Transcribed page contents
----

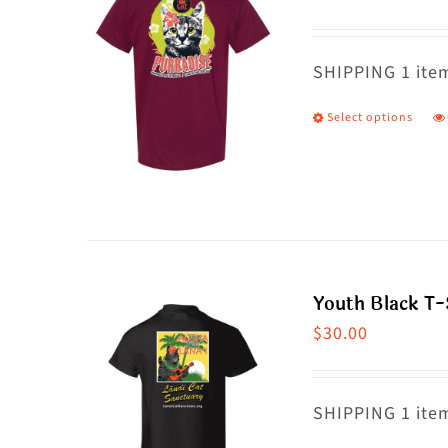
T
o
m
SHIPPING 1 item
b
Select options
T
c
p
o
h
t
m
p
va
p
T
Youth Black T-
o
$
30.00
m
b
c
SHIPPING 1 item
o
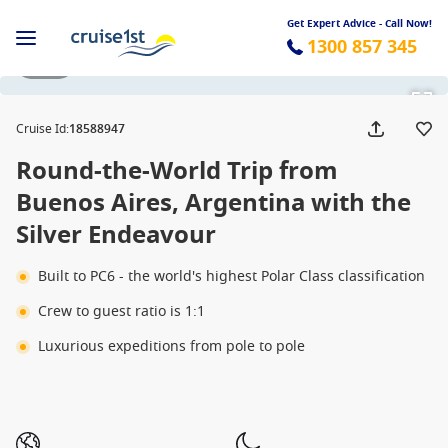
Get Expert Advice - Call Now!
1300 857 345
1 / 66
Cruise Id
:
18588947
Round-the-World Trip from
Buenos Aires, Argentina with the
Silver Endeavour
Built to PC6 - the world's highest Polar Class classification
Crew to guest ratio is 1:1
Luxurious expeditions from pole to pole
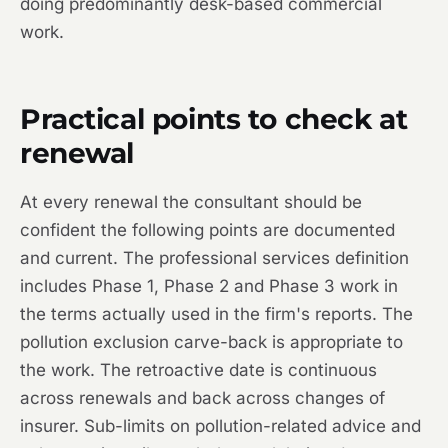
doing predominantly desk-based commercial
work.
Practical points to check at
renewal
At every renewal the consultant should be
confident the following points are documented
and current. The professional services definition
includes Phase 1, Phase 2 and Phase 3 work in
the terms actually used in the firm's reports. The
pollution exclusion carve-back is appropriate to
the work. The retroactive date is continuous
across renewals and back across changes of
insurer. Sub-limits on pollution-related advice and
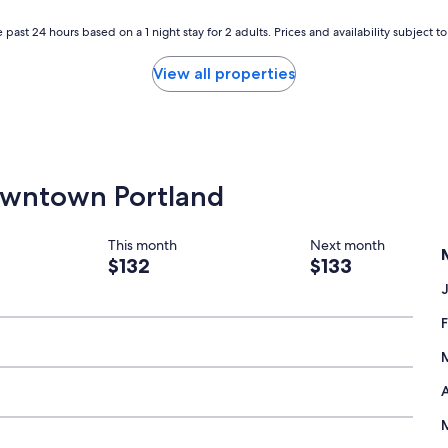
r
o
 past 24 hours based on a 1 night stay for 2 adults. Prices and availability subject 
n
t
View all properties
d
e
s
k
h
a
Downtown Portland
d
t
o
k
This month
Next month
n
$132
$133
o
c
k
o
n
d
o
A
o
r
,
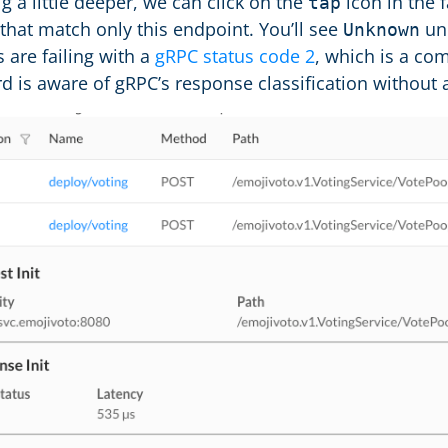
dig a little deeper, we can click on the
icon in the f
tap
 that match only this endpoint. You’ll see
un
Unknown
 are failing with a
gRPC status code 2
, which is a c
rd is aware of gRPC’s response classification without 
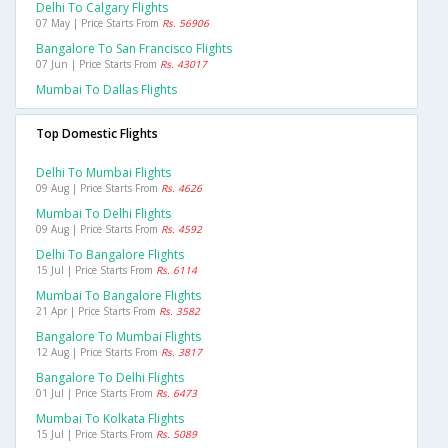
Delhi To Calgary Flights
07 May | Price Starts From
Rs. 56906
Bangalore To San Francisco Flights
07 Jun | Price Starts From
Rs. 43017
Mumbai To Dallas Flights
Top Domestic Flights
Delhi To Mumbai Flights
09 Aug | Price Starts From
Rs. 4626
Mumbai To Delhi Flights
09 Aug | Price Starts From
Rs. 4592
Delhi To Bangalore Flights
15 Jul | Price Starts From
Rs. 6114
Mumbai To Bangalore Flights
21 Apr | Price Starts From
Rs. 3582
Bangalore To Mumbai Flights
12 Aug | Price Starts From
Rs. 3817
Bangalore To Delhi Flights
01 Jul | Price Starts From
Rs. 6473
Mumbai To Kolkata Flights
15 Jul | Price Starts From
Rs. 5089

----

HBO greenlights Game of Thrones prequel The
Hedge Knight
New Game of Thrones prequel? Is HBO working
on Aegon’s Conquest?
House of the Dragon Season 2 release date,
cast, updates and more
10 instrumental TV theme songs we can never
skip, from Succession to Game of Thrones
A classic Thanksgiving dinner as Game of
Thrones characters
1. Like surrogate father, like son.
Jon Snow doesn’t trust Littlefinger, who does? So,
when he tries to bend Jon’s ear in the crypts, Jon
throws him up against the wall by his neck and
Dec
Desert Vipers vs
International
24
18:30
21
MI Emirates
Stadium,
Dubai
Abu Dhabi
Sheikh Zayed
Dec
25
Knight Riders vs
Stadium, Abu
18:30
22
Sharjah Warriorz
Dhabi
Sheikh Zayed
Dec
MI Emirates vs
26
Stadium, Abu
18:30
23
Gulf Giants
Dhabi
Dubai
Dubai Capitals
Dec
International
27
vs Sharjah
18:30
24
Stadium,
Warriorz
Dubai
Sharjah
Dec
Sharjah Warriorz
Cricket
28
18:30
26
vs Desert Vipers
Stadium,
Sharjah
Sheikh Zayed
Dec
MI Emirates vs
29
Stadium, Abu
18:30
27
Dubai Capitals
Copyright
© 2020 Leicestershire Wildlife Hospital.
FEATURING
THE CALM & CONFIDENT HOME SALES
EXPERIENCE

----

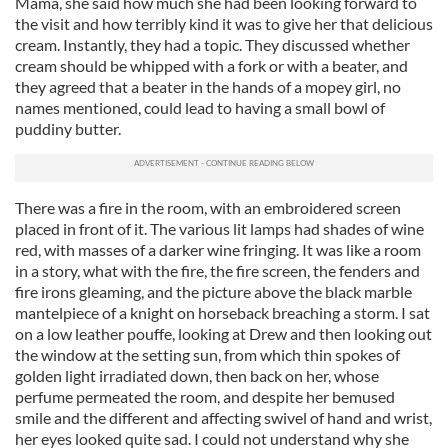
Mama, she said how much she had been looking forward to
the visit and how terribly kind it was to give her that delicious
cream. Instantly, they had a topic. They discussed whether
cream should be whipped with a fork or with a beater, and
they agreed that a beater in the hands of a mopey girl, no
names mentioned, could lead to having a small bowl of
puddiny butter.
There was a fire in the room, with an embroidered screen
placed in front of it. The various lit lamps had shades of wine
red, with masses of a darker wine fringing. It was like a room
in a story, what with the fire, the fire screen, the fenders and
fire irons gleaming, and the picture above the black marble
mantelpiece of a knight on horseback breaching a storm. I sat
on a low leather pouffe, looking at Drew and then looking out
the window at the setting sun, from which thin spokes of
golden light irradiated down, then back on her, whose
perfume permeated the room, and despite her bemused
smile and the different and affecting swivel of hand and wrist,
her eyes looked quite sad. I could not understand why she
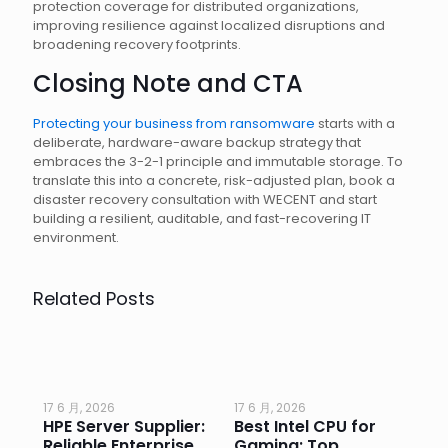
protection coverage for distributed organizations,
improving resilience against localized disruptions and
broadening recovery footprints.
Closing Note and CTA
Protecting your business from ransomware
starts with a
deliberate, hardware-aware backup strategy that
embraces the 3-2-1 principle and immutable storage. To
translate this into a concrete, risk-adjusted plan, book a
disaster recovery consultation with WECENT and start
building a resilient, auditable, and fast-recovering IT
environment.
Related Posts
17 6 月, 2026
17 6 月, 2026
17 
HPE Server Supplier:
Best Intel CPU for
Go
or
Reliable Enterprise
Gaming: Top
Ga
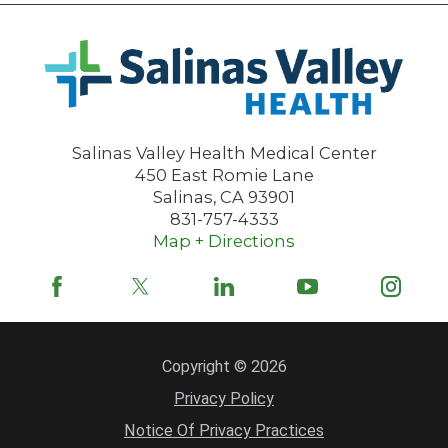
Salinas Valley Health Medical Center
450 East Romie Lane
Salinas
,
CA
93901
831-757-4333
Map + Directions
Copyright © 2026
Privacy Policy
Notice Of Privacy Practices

----

**Task to complete**: Among the records, find each line where the word "that" occurs, and copy it.

**Answer for this exercise**:
 that match only this endpoint. You’ll see
the visit and how terribly kind it was to give her that delicious
they agreed that a beater in the hands of a mopey girl, no
deliberate, hardware-aware backup strategy that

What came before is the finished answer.